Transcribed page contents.
====================
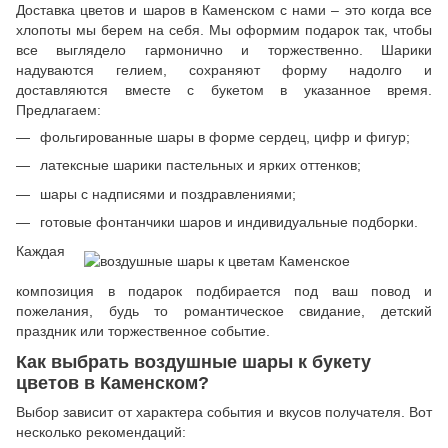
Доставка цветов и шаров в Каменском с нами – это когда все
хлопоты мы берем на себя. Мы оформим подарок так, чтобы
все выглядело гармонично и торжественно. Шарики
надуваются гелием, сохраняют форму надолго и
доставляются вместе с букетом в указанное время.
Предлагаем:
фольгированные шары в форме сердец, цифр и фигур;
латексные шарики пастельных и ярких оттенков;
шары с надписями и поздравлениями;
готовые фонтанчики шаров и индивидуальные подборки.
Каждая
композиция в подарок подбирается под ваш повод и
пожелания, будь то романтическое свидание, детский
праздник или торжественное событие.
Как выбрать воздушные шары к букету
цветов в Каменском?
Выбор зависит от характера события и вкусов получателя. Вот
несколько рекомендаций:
====================
WORK INSTRUCTIONS. Each line of the data above containing the string "подарок" is to be copied.

SOLUTION.
хлопоты мы берем на себя. Мы оформим подарок так, чтобы
композиция в подарок подбирается под ваш повод и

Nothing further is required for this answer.